• RECORDS FOR THE TASK:
-------------------------

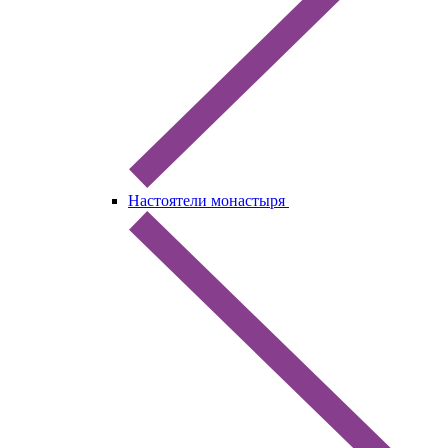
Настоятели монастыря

-------------------------

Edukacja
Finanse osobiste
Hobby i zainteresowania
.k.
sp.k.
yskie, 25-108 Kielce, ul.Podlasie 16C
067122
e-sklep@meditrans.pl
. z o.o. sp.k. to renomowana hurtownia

-------------------------

• DESCRIPTION OF THE TASK: From the entries above, restate word for word the lines from the line containing "Finanse osobiste" to the line containing "to renomowana hurtownia", both ends included, and nothing more.

• WRITTEN ANSWER:
Finanse osobiste
Hobby i zainteresowania
.k.
sp.k.
yskie, 25-108 Kielce, ul.Podlasie 16C
067122
e-sklep@meditrans.pl
. z o.o. sp.k. to renomowana hurtownia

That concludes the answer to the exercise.